(Informative)

There is a long history of computer-created objects called “digital humans”, i.e., digital objects having a human appearance when rendered. In most cases the underlying assumption of these objects has been that creation, animation, and rendering is done in a closed environment. Such digital humans had little or no need for standards.

In a communication and more so in a metaverse context, there are many cases where a digital human is not constrained within a closed environment thus requiring forms of standardisation. Technical Specification: Portable Avatar Format (MPAI-PAF) – in the following also called MPAI-PAF – is a first response to the requirements of new usage contexts. MPAI-PAF specifies a standard for Portable Avatar Format (PAF) enabling a receiving party to render a digital human as intended by the sending party.

MPAI-PAF has been developed by MPAI – Moving Picture, Audio, and Data Coding by Artificial Intelligence, the international, unaffiliated, non-profit organisation developing standards for Artificial Intelligence (AI)-based data coding with clear Intellectual Property Rights licensing frameworks in compliance with the rigorous MPAI Process in pursuit of the following policies:

  1. Be friendly to the AI context but, to the extent possible, agnostic to the technology – AI or Data Processing – used in an implementation.
  2. Be attractive to different industries, end users, and regulators.
  3. Address three levels of standardisation: data types, components (called AI Modules), configurations of components (called AI Workflows) all exposing standard interfaces with an aggregation level decided by the implementer.
  4. Specify the data exchanged by components with a clear semantic to the extent possible.

As manager of the MPAI Ecosystem specified by Governance of MPAI Ecosystem (MPAI-GME) [1], MPAI ensures that a user can:

  1. Operate the reference implementation of the Technical Specification, by providing a Reference Software Specification with annexed software.
  2. Test the conformance of an implementation with the Technical Specification, by providing Conformance Testing Specification.
  3. Assess the performance of an implementation of a Technical Specification, by providing the Performance Assessment Specification.
  4. Get conforming implementations possibly with a performance assessment report from a trusted source through the MPAI Store.

The MPAI-PAF Technical Specification will be accompanied by the Reference Software, Conformance Testing, and Performance Assessment Specifications. Conformance Testing specifies methods enabling users to ascertain whether a data type generated by an AIM or an AIW conform with this Technical Specification.
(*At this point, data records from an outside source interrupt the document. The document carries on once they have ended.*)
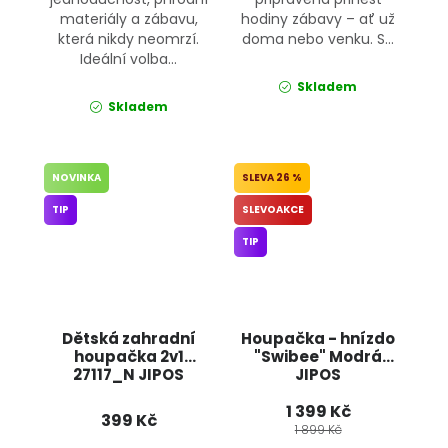
materiály a zábavu,
hodiny zábavy – ať už
která nikdy neomrzí.
doma nebo venku. S...
Ideální volba...
Skladem
Skladem
NOVINKA
26 %
TIP
SLEVOAKCE
TIP
Dětská zahradní
Houpačka - hnízdo
houpačka 2v1
"Swibee" Modrá
27117_N JIPOS
JIPOS
1 399 Kč
399 Kč
1 899 Kč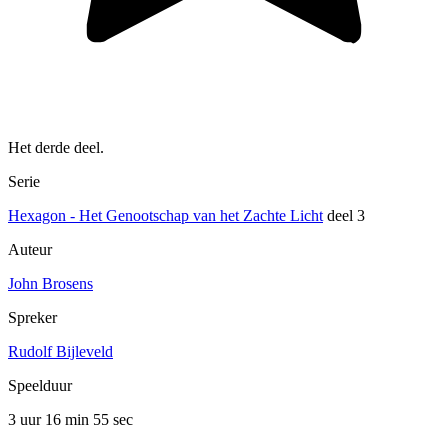
Het derde deel.
Serie
Hexagon - Het Genootschap van het Zachte Licht
deel 3
Auteur
John Brosens
Spreker
Rudolf Bijleveld
Speelduur
3 uur 16 min
55 sec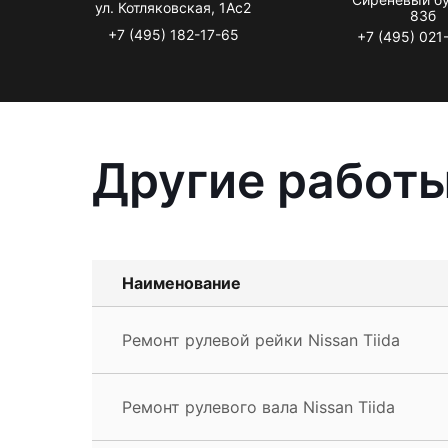
ул. Котляковская, 1Ас2
83б
+7 (495) 182-17-65
+7 (495) 021
Другие работы
Наименование
Ремонт рулевой рейки Nissan Tiida
Ремонт рулевого вала Nissan Tiida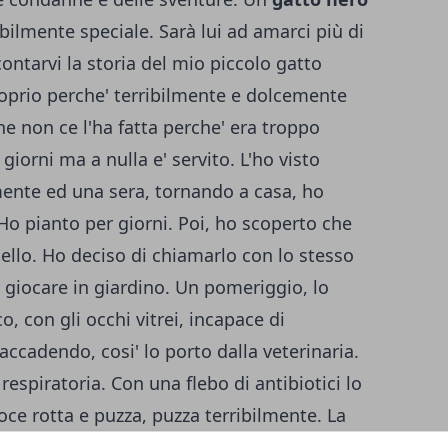
ibilmente speciale. Sarà lui ad amarci più di
ntarvi la storia del mio piccolo gatto
oprio perche' terribilmente e dolcemente
he non ce l'ha fatta perche' era troppo
giorni ma a nulla e' servito. L'ho visto
ente ed una sera, tornando a casa, ho
 Ho pianto per giorni. Poi, ho scoperto che
ello. Ho deciso di chiamarlo con lo stesso
giocare in giardino. Un pomeriggio, lo
o, con gli occhi vitrei, incapace di
ccadendo, cosi' lo porto dalla veterinaria.
 respiratoria. Con una flebo di antibiotici lo
oce rotta e puzza, puzza terribilmente. La
dopo tre giorni, lo prendo, per portarlo al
The MPAI-PAF Technical Specification applies technologies to the Avatar-Based Videoconference (PAF-ABV) Use Case where:

  1. Client Transmitters send PAFs containing:
    • At the beginning: Avatar Models, Language Selector, and Speech Object and Face Object for participant authentication.
    • Continuously: Avatar Descriptors, and Speech Objects to a Server.
  1. Avatar Videoconference Server:
    • At the beginning:
      • Selects an Environment, i.e., a meeting room and equips it with objects, i.e., meeting table and chairs.
      • Places Avatar Models around the table.
      • Distributes for each participant a PAF containing Environment, Avatar Models, and their positions to all receiving clients.
    • Continuously sends to receiving clients:
      • Translated Speech from participants according to Language Selectors.
      • Sends PAFs containing Avatar Descriptors and translated Speech.
  1. Client Receivers:
    • At the beginning: receive Environment and PAFs containing Avatar Models and Language Selectors from the server.
    • Continuously from the server:
      • Receive PAFs containing Avatar Descriptors and translated Speech.
      • Create Audio and Visual Scene Descriptors.
      • Render the Audio-Visual Scene as seen from the human participant-selected Point of View.

MPAI-PAF specifies Digital Human technologies and utilises its own technologies and those specified by other MPAI standards for the Avatar-Based Videoconference Use Case. Similarly, other MPAI standards utilise standard MPAI-PAF technologies in other Use Cases such as Human-Connected Autonomous Vehicle (CAV) Interaction (CAV-HCI).

Chapters, Sections, and Annexes are Normative unless they are explicitly identified as Informative.